** EXERCISE **
Please restate each line of the data that follows word for word, skipping any image.
■ ■ ■ ■ ■
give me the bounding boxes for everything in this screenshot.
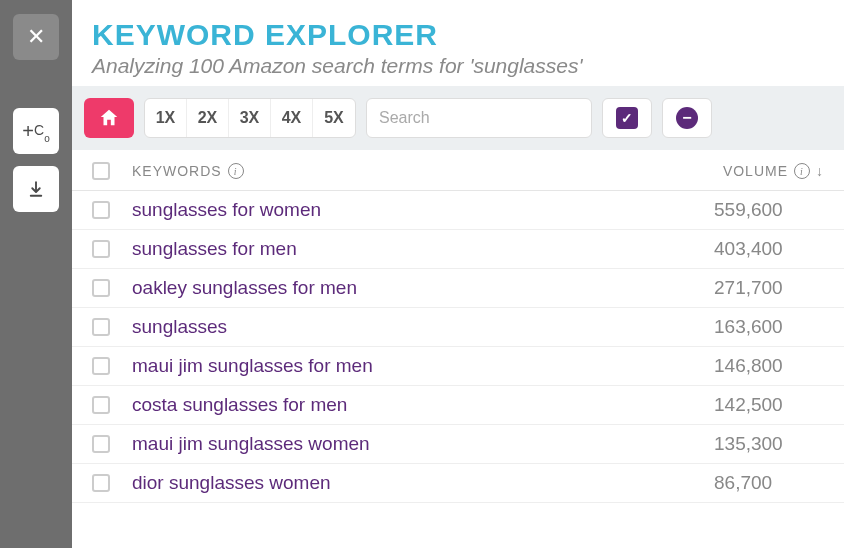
row-checkbox-cell bbox=[92, 318, 132, 336]
close-button[interactable]: ✕ bbox=[13, 14, 59, 60]
minus-icon: − bbox=[676, 107, 698, 129]
row-checkbox[interactable] bbox=[92, 396, 110, 414]
select-all-checkbox[interactable] bbox=[92, 162, 110, 180]
keyword-cell[interactable]: maui jim sunglasses for men bbox=[132, 355, 714, 377]
volume-header-label: VOLUME bbox=[723, 163, 788, 179]
volume-cell: 86,700 bbox=[714, 472, 824, 494]
table-row: sunglasses for men403,400 bbox=[72, 230, 844, 269]
keyword-cell[interactable]: oakley sunglasses for men bbox=[132, 277, 714, 299]
volume-cell: 146,800 bbox=[714, 355, 824, 377]
download-icon bbox=[27, 180, 45, 198]
column-header-volume[interactable]: VOLUME i ↓ bbox=[723, 163, 824, 179]
table-body: sunglasses for women559,600sunglasses fo… bbox=[72, 191, 844, 503]
info-icon[interactable]: i bbox=[228, 163, 244, 179]
keyword-cell[interactable]: sunglasses for men bbox=[132, 238, 714, 260]
volume-cell: 559,600 bbox=[714, 199, 824, 221]
row-checkbox-cell bbox=[92, 201, 132, 219]
page-title: KEYWORD EXPLORER bbox=[92, 18, 824, 52]
row-checkbox-cell bbox=[92, 357, 132, 375]
keyword-cell[interactable]: sunglasses for women bbox=[132, 199, 714, 221]
table-row: sunglasses163,600 bbox=[72, 308, 844, 347]
keywords-header-label: KEYWORDS bbox=[132, 163, 222, 179]
page-subtitle: Analyzing 100 Amazon search terms for 's… bbox=[92, 54, 824, 78]
co-label: Co bbox=[34, 122, 50, 141]
main-panel: KEYWORD EXPLORER Analyzing 100 Amazon se… bbox=[72, 0, 844, 548]
add-co-button[interactable]: +Co bbox=[13, 108, 59, 154]
header: KEYWORD EXPLORER Analyzing 100 Amazon se… bbox=[72, 0, 844, 86]
volume-cell: 135,300 bbox=[714, 433, 824, 455]
row-checkbox[interactable] bbox=[92, 201, 110, 219]
deselect-button[interactable]: − bbox=[662, 98, 712, 138]
info-icon[interactable]: i bbox=[794, 163, 810, 179]
plus-icon: + bbox=[22, 120, 34, 143]
header-checkbox-cell bbox=[92, 162, 132, 180]
download-button[interactable] bbox=[13, 166, 59, 212]
search-input[interactable] bbox=[366, 98, 592, 138]
volume-cell: 403,400 bbox=[714, 238, 824, 260]
check-icon: ✓ bbox=[616, 107, 638, 129]
row-checkbox[interactable] bbox=[92, 240, 110, 258]
row-checkbox[interactable] bbox=[92, 318, 110, 336]
multiplier-4x[interactable]: 4X bbox=[271, 99, 313, 137]
keyword-cell[interactable]: costa sunglasses for men bbox=[132, 394, 714, 416]
volume-cell: 271,700 bbox=[714, 277, 824, 299]
table-header: KEYWORDS i VOLUME i ↓ bbox=[72, 150, 844, 191]
table-row: maui jim sunglasses for men146,800 bbox=[72, 347, 844, 386]
toolbar: 1X 2X 3X 4X 5X ✓ − bbox=[72, 86, 844, 150]
table-row: dior sunglasses women86,700 bbox=[72, 464, 844, 503]
sidebar: ✕ +Co bbox=[0, 0, 72, 548]
keyword-cell[interactable]: dior sunglasses women bbox=[132, 472, 714, 494]
row-checkbox-cell bbox=[92, 240, 132, 258]
select-all-button[interactable]: ✓ bbox=[602, 98, 652, 138]
home-button[interactable] bbox=[84, 98, 134, 138]
multiplier-5x[interactable]: 5X bbox=[313, 99, 355, 137]
table-row: sunglasses for women559,600 bbox=[72, 191, 844, 230]
keyword-cell[interactable]: maui jim sunglasses women bbox=[132, 433, 714, 455]
column-header-keywords[interactable]: KEYWORDS i bbox=[132, 163, 723, 179]
multiplier-group: 1X 2X 3X 4X 5X bbox=[144, 98, 356, 138]
volume-cell: 163,600 bbox=[714, 316, 824, 338]
row-checkbox[interactable] bbox=[92, 279, 110, 297]
row-checkbox-cell bbox=[92, 435, 132, 453]
keyword-cell[interactable]: sunglasses bbox=[132, 316, 714, 338]
table-row: costa sunglasses for men142,500 bbox=[72, 386, 844, 425]
table-row: maui jim sunglasses women135,300 bbox=[72, 425, 844, 464]
home-icon bbox=[98, 107, 120, 129]
multiplier-3x[interactable]: 3X bbox=[229, 99, 271, 137]
row-checkbox[interactable] bbox=[92, 474, 110, 492]
close-icon: ✕ bbox=[27, 24, 45, 50]
multiplier-2x[interactable]: 2X bbox=[187, 99, 229, 137]
row-checkbox-cell bbox=[92, 396, 132, 414]
row-checkbox-cell bbox=[92, 474, 132, 492]
row-checkbox[interactable] bbox=[92, 357, 110, 375]
table-row: oakley sunglasses for men271,700 bbox=[72, 269, 844, 308]
volume-cell: 142,500 bbox=[714, 394, 824, 416]
row-checkbox[interactable] bbox=[92, 435, 110, 453]
sort-desc-icon: ↓ bbox=[816, 163, 824, 179]
multiplier-1x[interactable]: 1X bbox=[145, 99, 187, 137]
row-checkbox-cell bbox=[92, 279, 132, 297]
■ ■ ■ ■ ■
** RESULT FOR THIS EXERCISE **
give me the bounding boxes for everything in this screenshot.
row-checkbox-cell bbox=[92, 318, 132, 336]
close-button[interactable]: ✕ bbox=[13, 14, 59, 60]
minus-icon: − bbox=[676, 107, 698, 129]
row-checkbox[interactable] bbox=[92, 396, 110, 414]
select-all-checkbox[interactable] bbox=[92, 162, 110, 180]
keyword-cell[interactable]: maui jim sunglasses for men bbox=[132, 355, 714, 377]
volume-header-label: VOLUME bbox=[723, 163, 788, 179]
volume-cell: 86,700 bbox=[714, 472, 824, 494]
table-row: sunglasses for men403,400 bbox=[72, 230, 844, 269]
keyword-cell[interactable]: oakley sunglasses for men bbox=[132, 277, 714, 299]
volume-cell: 146,800 bbox=[714, 355, 824, 377]
download-icon bbox=[27, 180, 45, 198]
column-header-volume[interactable]: VOLUME i ↓ bbox=[723, 163, 824, 179]
table-body: sunglasses for women559,600sunglasses fo… bbox=[72, 191, 844, 503]
info-icon[interactable]: i bbox=[228, 163, 244, 179]
keyword-cell[interactable]: sunglasses for men bbox=[132, 238, 714, 260]
volume-cell: 559,600 bbox=[714, 199, 824, 221]
row-checkbox-cell bbox=[92, 201, 132, 219]
page-title: KEYWORD EXPLORER bbox=[92, 18, 824, 52]
row-checkbox-cell bbox=[92, 357, 132, 375]
keyword-cell[interactable]: sunglasses for women bbox=[132, 199, 714, 221]
table-row: sunglasses163,600 bbox=[72, 308, 844, 347]
keywords-header-label: KEYWORDS bbox=[132, 163, 222, 179]
page-subtitle: Analyzing 100 Amazon search terms for 's… bbox=[92, 54, 824, 78]
co-label: Co bbox=[34, 122, 50, 141]
main-panel: KEYWORD EXPLORER Analyzing 100 Amazon se… bbox=[72, 0, 844, 548]
add-co-button[interactable]: +Co bbox=[13, 108, 59, 154]
header: KEYWORD EXPLORER Analyzing 100 Amazon se… bbox=[72, 0, 844, 86]
volume-cell: 135,300 bbox=[714, 433, 824, 455]
row-checkbox[interactable] bbox=[92, 201, 110, 219]
deselect-button[interactable]: − bbox=[662, 98, 712, 138]
info-icon[interactable]: i bbox=[794, 163, 810, 179]
plus-icon: + bbox=[22, 120, 34, 143]
header-checkbox-cell bbox=[92, 162, 132, 180]
download-button[interactable] bbox=[13, 166, 59, 212]
search-input[interactable] bbox=[366, 98, 592, 138]
volume-cell: 403,400 bbox=[714, 238, 824, 260]
check-icon: ✓ bbox=[616, 107, 638, 129]
row-checkbox[interactable] bbox=[92, 240, 110, 258]
row-checkbox[interactable] bbox=[92, 318, 110, 336]
multiplier-4x[interactable]: 4X bbox=[271, 99, 313, 137]
keyword-cell[interactable]: costa sunglasses for men bbox=[132, 394, 714, 416]
volume-cell: 271,700 bbox=[714, 277, 824, 299]
table-header: KEYWORDS i VOLUME i ↓ bbox=[72, 150, 844, 191]
table-row: maui jim sunglasses for men146,800 bbox=[72, 347, 844, 386]
toolbar: 1X 2X 3X 4X 5X ✓ − bbox=[72, 86, 844, 150]
table-row: dior sunglasses women86,700 bbox=[72, 464, 844, 503]
sidebar: ✕ +Co bbox=[0, 0, 72, 548]
keyword-cell[interactable]: dior sunglasses women bbox=[132, 472, 714, 494]
row-checkbox-cell bbox=[92, 240, 132, 258]
select-all-button[interactable]: ✓ bbox=[602, 98, 652, 138]
home-button[interactable] bbox=[84, 98, 134, 138]
multiplier-5x[interactable]: 5X bbox=[313, 99, 355, 137]
table-row: sunglasses for women559,600 bbox=[72, 191, 844, 230]
keyword-cell[interactable]: maui jim sunglasses women bbox=[132, 433, 714, 455]
column-header-keywords[interactable]: KEYWORDS i bbox=[132, 163, 723, 179]
multiplier-group: 1X 2X 3X 4X 5X bbox=[144, 98, 356, 138]
volume-cell: 163,600 bbox=[714, 316, 824, 338]
row-checkbox[interactable] bbox=[92, 279, 110, 297]
row-checkbox-cell bbox=[92, 435, 132, 453]
keyword-cell[interactable]: sunglasses bbox=[132, 316, 714, 338]
table-row: costa sunglasses for men142,500 bbox=[72, 386, 844, 425]
table-row: maui jim sunglasses women135,300 bbox=[72, 425, 844, 464]
home-icon bbox=[98, 107, 120, 129]
multiplier-3x[interactable]: 3X bbox=[229, 99, 271, 137]
row-checkbox[interactable] bbox=[92, 474, 110, 492]
close-icon: ✕ bbox=[27, 24, 45, 50]
multiplier-2x[interactable]: 2X bbox=[187, 99, 229, 137]
row-checkbox-cell bbox=[92, 396, 132, 414]
row-checkbox-cell bbox=[92, 474, 132, 492]
row-checkbox[interactable] bbox=[92, 357, 110, 375]
table-row: oakley sunglasses for men271,700 bbox=[72, 269, 844, 308]
volume-cell: 142,500 bbox=[714, 394, 824, 416]
row-checkbox[interactable] bbox=[92, 435, 110, 453]
sort-desc-icon: ↓ bbox=[816, 163, 824, 179]
multiplier-1x[interactable]: 1X bbox=[145, 99, 187, 137]
row-checkbox-cell bbox=[92, 279, 132, 297]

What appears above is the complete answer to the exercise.